Um dia ele chegou pra mim e falou: “Oi morena, quer troco?” Aí eu falei: “Não sou morena, sou loira. Você é cego, não enxerga não?” Aí ele chegou no patrão dele e falou: “Nossa, aquela moça ali, ela é tão brava. Respondeu ruim pra mim. Tenho até medo de entrar lá pra tomar café.”
Ele foi lá reclamar comigo: “Poxa vida, você foi tão rude com o Nilton Sérgio.” Falei: “Por quê?” “Ele veio lhe oferecer troco, você respondeu com quatro pedras na mão.” Falei: “Claro!
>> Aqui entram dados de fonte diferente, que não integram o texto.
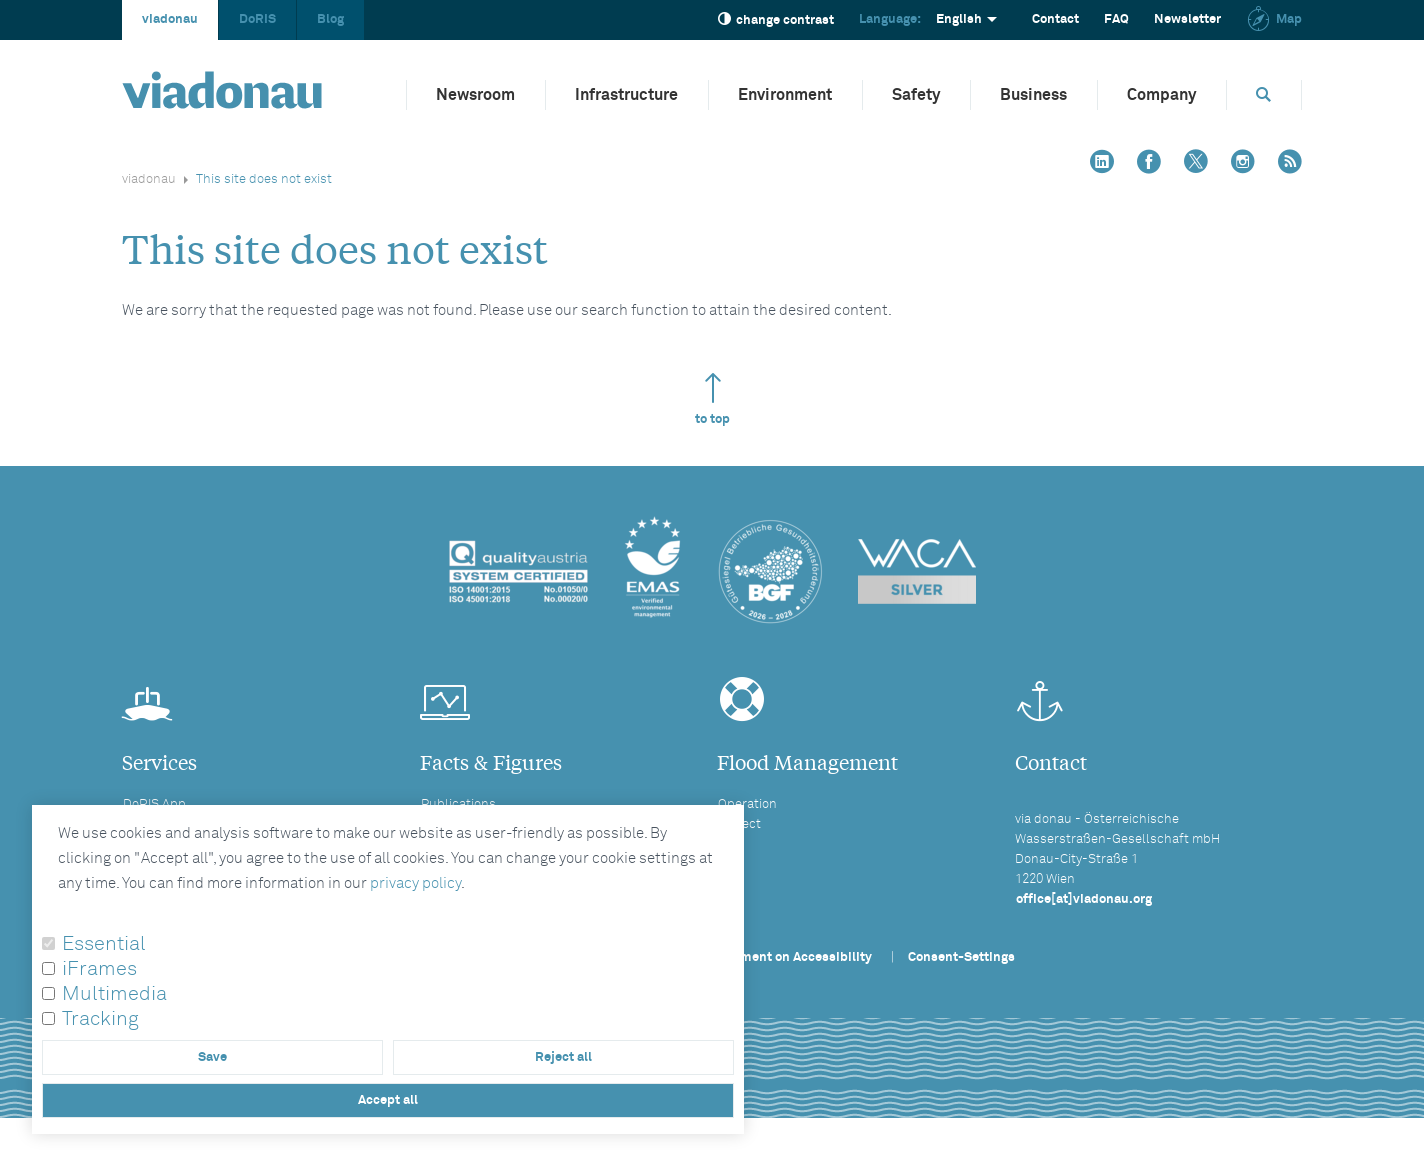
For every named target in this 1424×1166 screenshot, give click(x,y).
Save (212, 1057)
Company (1161, 95)
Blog (330, 19)
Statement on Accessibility (790, 957)
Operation (747, 804)
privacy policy (415, 883)
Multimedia (114, 994)
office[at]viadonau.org (1084, 899)
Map (1274, 19)
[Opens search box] (1264, 94)
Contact (1055, 19)
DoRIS (257, 19)
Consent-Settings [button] (961, 957)
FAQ (1116, 19)
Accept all (388, 1100)
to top (712, 399)
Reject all (563, 1057)
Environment (785, 95)
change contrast (776, 19)
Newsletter (1187, 19)
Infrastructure (626, 95)
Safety (916, 95)
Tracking (100, 1019)
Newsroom (475, 95)
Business (1033, 95)
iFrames (99, 969)
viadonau (170, 19)
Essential (104, 944)
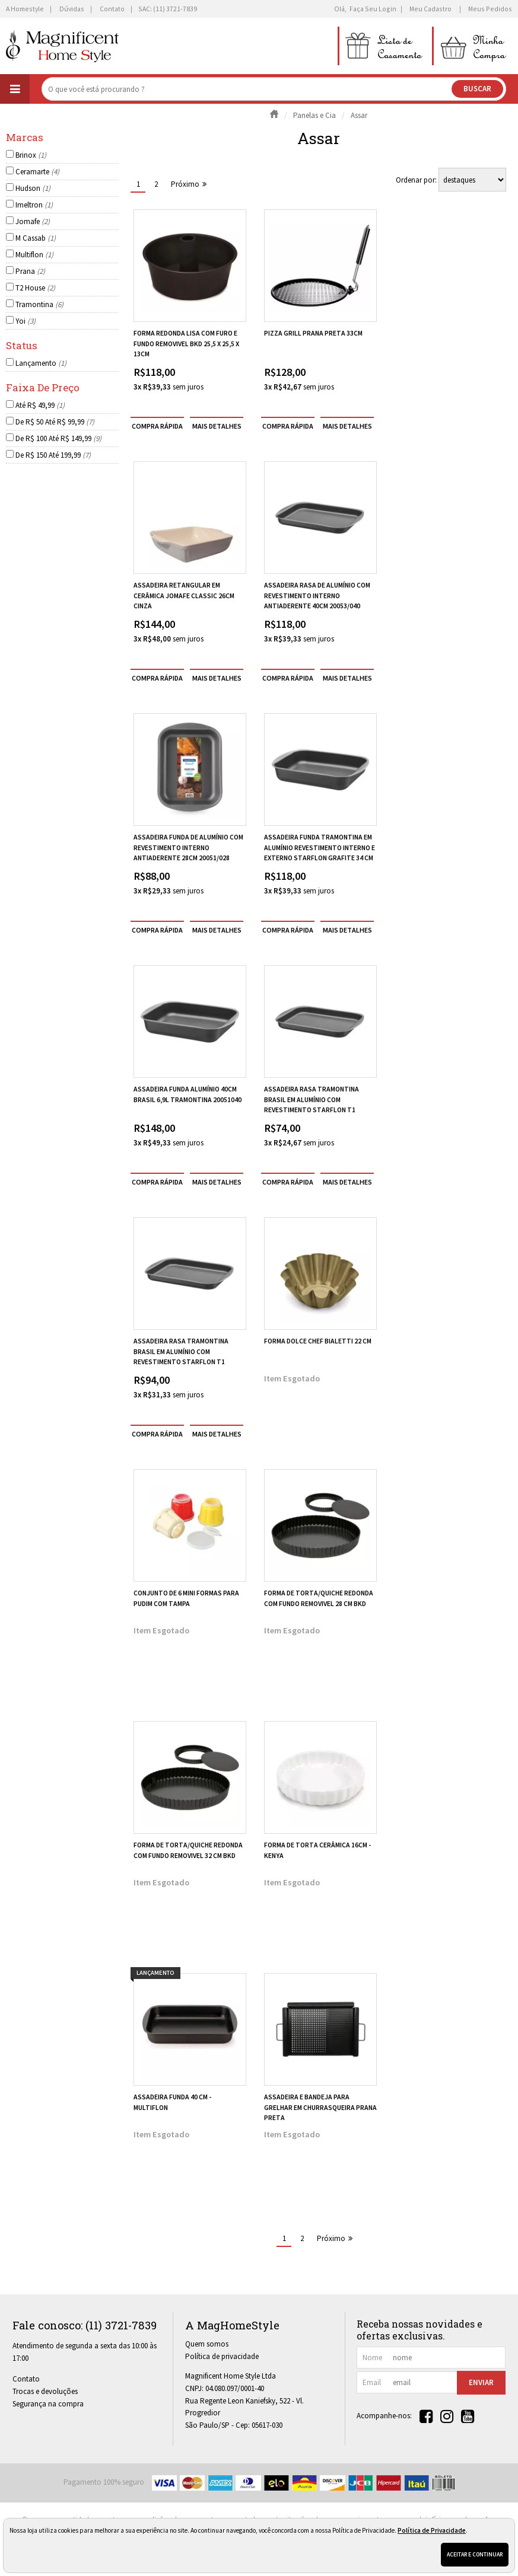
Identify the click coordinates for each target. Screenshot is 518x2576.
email (372, 2382)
Ele me chamou de morena e eu sou loira.” Aí passou.
Quinze dias depois, estava chovendo muito e a loja fechou. Ele foi tomar café pra ir embora. Na hora que ele foi pagar no caixa - eu ficava atendendo no caixa -, ele falou bem assim pra mim: “Nossa, é tão triste. [Em] dia de chuva eu vou para casa ficar sozinho.” Porque ele trabalhava em dois serviços e naquele dia não tinha o outro. Ele era operador de máquinas de cinema, filmador de máquina que põe o filme e projeta o filme. Naquele dia estava fechado o Cine Saci. Ele trabalhou muitos anos também lá. Aí ele ficou reclamando, se lamentando.
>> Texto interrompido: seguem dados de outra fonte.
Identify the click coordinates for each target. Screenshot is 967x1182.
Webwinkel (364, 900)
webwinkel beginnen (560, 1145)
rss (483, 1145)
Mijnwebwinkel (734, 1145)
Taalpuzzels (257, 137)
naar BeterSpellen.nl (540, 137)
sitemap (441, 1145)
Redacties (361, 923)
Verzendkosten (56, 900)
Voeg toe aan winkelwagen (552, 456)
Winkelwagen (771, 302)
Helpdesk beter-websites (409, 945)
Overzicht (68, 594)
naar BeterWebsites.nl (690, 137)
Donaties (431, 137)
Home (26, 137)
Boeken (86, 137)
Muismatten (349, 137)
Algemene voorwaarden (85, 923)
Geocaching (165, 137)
Percebi que ele estava jogando indiretas pra mim. Eu não lembro as outras coisas que eu respondi, só lembro que respondi: “A felicidade da gente às vezes está bem debaixo do nariz da gente e a gente não enxerga.” No dia seguinte ele me mandou uma carta me pedindo em namoro, aí eu o mandei esperar um pouco. Eu falei pra ele: “[Em] que dia você faz aniversário?” Aí ele falou: “Dia 27 de fevereiro.” Falei: “Tá bom, tudo bem. Até lá eu lhe dou uma resposta”. No dia 27 eu aceitei namorá-lo. Estamos juntos até hoje, aos trancos e barrancos.
P/1 - E quem foi que não aceitou?
R - Meu pai, porque eu já tinha marido escolhido. A gente usa a palavra “marido escolhido” porque os portugueses escolhem os maridos pros filhos. E na época eles já tinham me oferecido para os pais de um primo meu, primo por parte de minha mãe. Eu vim a conhecê-lo e não gostei. Aí com o tempo foi rolando, foi rolando e eu não aceitei. Eu fui dando respostas para o meu pai até que o meu pai abriu mão daquilo que ele vinha me dizendo sempre. Parou, porque eu dei um basta. No dia em que eu apresentei o meu atual marido, ele falou que não, que não aceitava. Até hoje não aceita.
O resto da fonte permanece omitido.